- _What is being asked_: Return all the data, word for word.

______________________________

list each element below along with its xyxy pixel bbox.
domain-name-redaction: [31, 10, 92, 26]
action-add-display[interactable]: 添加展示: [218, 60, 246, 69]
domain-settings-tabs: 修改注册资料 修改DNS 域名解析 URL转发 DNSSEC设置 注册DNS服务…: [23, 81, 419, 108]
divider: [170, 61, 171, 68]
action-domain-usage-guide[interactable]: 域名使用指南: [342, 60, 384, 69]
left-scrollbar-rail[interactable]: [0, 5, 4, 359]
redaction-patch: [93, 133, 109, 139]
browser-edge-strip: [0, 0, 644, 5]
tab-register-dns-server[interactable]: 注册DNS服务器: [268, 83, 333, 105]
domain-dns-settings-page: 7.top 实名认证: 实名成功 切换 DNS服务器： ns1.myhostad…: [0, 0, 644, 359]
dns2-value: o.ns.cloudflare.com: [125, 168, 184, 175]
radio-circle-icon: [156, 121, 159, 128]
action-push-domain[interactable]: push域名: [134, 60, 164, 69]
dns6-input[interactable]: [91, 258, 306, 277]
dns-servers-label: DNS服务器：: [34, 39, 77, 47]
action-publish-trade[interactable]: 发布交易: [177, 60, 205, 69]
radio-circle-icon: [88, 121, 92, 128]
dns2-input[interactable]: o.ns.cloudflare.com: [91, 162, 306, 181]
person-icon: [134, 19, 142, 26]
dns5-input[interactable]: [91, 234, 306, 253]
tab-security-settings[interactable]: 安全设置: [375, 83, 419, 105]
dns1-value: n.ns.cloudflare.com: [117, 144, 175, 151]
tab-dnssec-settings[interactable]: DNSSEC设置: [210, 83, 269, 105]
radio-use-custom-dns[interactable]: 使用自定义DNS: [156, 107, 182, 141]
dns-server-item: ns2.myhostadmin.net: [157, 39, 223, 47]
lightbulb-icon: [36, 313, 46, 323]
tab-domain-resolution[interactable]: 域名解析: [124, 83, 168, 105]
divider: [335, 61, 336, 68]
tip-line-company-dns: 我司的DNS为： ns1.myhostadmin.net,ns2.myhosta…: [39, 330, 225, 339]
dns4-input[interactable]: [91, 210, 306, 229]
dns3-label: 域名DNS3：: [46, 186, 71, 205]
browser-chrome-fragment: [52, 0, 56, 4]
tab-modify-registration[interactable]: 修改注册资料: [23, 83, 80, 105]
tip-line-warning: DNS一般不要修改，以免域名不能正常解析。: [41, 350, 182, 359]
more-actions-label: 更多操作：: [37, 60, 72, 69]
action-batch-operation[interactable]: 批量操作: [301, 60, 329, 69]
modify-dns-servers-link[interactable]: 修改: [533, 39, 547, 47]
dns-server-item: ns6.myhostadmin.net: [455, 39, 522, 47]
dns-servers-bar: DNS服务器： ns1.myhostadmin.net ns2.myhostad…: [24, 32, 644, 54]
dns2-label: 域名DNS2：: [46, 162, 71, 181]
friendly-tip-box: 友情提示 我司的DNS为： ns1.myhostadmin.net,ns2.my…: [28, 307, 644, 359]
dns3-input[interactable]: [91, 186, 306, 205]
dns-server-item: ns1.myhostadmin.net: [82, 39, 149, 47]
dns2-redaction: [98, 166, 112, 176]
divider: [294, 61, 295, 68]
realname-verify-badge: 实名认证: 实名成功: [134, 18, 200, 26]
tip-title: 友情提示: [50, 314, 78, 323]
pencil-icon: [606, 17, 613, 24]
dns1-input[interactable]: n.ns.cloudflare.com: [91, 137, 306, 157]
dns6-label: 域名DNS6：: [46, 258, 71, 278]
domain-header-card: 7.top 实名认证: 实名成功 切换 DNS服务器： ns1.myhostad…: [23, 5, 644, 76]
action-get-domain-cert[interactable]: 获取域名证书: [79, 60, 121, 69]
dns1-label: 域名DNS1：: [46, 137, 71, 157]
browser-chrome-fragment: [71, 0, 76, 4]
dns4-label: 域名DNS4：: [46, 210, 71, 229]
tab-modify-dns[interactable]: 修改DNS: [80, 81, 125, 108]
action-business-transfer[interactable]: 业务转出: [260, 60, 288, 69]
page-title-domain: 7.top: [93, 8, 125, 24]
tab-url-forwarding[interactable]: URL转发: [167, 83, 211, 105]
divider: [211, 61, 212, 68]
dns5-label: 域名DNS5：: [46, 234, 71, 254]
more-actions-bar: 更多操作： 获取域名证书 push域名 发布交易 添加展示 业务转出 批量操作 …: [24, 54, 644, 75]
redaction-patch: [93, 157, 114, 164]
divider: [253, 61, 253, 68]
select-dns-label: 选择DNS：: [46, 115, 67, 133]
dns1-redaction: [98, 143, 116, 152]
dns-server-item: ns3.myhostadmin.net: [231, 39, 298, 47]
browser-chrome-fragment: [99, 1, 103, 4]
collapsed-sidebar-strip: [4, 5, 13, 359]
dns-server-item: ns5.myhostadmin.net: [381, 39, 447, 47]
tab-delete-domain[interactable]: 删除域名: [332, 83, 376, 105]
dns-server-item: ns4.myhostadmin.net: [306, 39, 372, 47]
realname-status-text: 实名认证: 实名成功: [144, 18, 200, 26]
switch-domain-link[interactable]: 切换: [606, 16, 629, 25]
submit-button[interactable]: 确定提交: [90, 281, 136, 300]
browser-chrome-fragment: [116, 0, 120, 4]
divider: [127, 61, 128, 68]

______________________________

- _Solution for this exercise_:
list each element below along with its xyxy pixel bbox.
domain-name-redaction: [31, 10, 92, 26]
action-add-display[interactable]: 添加展示: [218, 60, 246, 69]
domain-settings-tabs: 修改注册资料 修改DNS 域名解析 URL转发 DNSSEC设置 注册DNS服务…: [23, 81, 419, 108]
divider: [170, 61, 171, 68]
action-domain-usage-guide[interactable]: 域名使用指南: [342, 60, 384, 69]
left-scrollbar-rail[interactable]: [0, 5, 4, 359]
redaction-patch: [93, 133, 109, 139]
browser-edge-strip: [0, 0, 644, 5]
tab-register-dns-server[interactable]: 注册DNS服务器: [268, 83, 333, 105]
domain-dns-settings-page: 7.top 实名认证: 实名成功 切换 DNS服务器： ns1.myhostad…: [0, 0, 644, 359]
dns2-value: o.ns.cloudflare.com: [125, 168, 184, 175]
radio-circle-icon: [156, 121, 159, 128]
action-push-domain[interactable]: push域名: [134, 60, 164, 69]
dns6-input[interactable]: [91, 258, 306, 277]
dns-servers-label: DNS服务器：: [34, 39, 77, 47]
action-publish-trade[interactable]: 发布交易: [177, 60, 205, 69]
radio-circle-icon: [88, 121, 92, 128]
dns2-input[interactable]: o.ns.cloudflare.com: [91, 162, 306, 181]
person-icon: [134, 19, 142, 26]
dns5-input[interactable]: [91, 234, 306, 253]
tab-security-settings[interactable]: 安全设置: [375, 83, 419, 105]
dns1-value: n.ns.cloudflare.com: [117, 144, 175, 151]
tab-dnssec-settings[interactable]: DNSSEC设置: [210, 83, 269, 105]
radio-use-custom-dns[interactable]: 使用自定义DNS: [156, 107, 182, 141]
dns-server-item: ns2.myhostadmin.net: [157, 39, 223, 47]
lightbulb-icon: [36, 313, 46, 323]
tab-domain-resolution[interactable]: 域名解析: [124, 83, 168, 105]
divider: [335, 61, 336, 68]
tip-line-company-dns: 我司的DNS为： ns1.myhostadmin.net,ns2.myhosta…: [39, 330, 225, 339]
dns4-input[interactable]: [91, 210, 306, 229]
dns3-label: 域名DNS3：: [46, 186, 71, 205]
browser-chrome-fragment: [52, 0, 56, 4]
tab-modify-registration[interactable]: 修改注册资料: [23, 83, 80, 105]
tip-line-warning: DNS一般不要修改，以免域名不能正常解析。: [41, 350, 182, 359]
more-actions-label: 更多操作：: [37, 60, 72, 69]
action-batch-operation[interactable]: 批量操作: [301, 60, 329, 69]
modify-dns-servers-link[interactable]: 修改: [533, 39, 547, 47]
dns-server-item: ns6.myhostadmin.net: [455, 39, 522, 47]
dns-servers-bar: DNS服务器： ns1.myhostadmin.net ns2.myhostad…: [24, 32, 644, 54]
dns2-label: 域名DNS2：: [46, 162, 71, 181]
friendly-tip-box: 友情提示 我司的DNS为： ns1.myhostadmin.net,ns2.my…: [28, 307, 644, 359]
dns3-input[interactable]: [91, 186, 306, 205]
dns-server-item: ns1.myhostadmin.net: [82, 39, 149, 47]
dns2-redaction: [98, 166, 112, 176]
divider: [294, 61, 295, 68]
realname-verify-badge: 实名认证: 实名成功: [134, 18, 200, 26]
tip-title: 友情提示: [50, 314, 78, 323]
pencil-icon: [606, 17, 613, 24]
dns1-input[interactable]: n.ns.cloudflare.com: [91, 137, 306, 157]
dns6-label: 域名DNS6：: [46, 258, 71, 278]
domain-header-card: 7.top 实名认证: 实名成功 切换 DNS服务器： ns1.myhostad…: [23, 5, 644, 76]
action-get-domain-cert[interactable]: 获取域名证书: [79, 60, 121, 69]
dns1-label: 域名DNS1：: [46, 137, 71, 157]
browser-chrome-fragment: [71, 0, 76, 4]
dns4-label: 域名DNS4：: [46, 210, 71, 229]
tab-modify-dns[interactable]: 修改DNS: [80, 81, 125, 108]
action-business-transfer[interactable]: 业务转出: [260, 60, 288, 69]
page-title-domain: 7.top: [93, 8, 125, 24]
tab-url-forwarding[interactable]: URL转发: [167, 83, 211, 105]
divider: [211, 61, 212, 68]
dns5-label: 域名DNS5：: [46, 234, 71, 254]
more-actions-bar: 更多操作： 获取域名证书 push域名 发布交易 添加展示 业务转出 批量操作 …: [24, 54, 644, 75]
redaction-patch: [93, 157, 114, 164]
divider: [253, 61, 253, 68]
select-dns-label: 选择DNS：: [46, 115, 67, 133]
dns1-redaction: [98, 143, 116, 152]
dns-server-item: ns3.myhostadmin.net: [231, 39, 298, 47]
browser-chrome-fragment: [99, 1, 103, 4]
collapsed-sidebar-strip: [4, 5, 13, 359]
dns-server-item: ns5.myhostadmin.net: [381, 39, 447, 47]
tab-delete-domain[interactable]: 删除域名: [332, 83, 376, 105]
dns-server-item: ns4.myhostadmin.net: [306, 39, 372, 47]
realname-status-text: 实名认证: 实名成功: [144, 18, 200, 26]
switch-domain-link[interactable]: 切换: [606, 16, 629, 25]
submit-button[interactable]: 确定提交: [90, 281, 136, 300]
browser-chrome-fragment: [116, 0, 120, 4]
divider: [127, 61, 128, 68]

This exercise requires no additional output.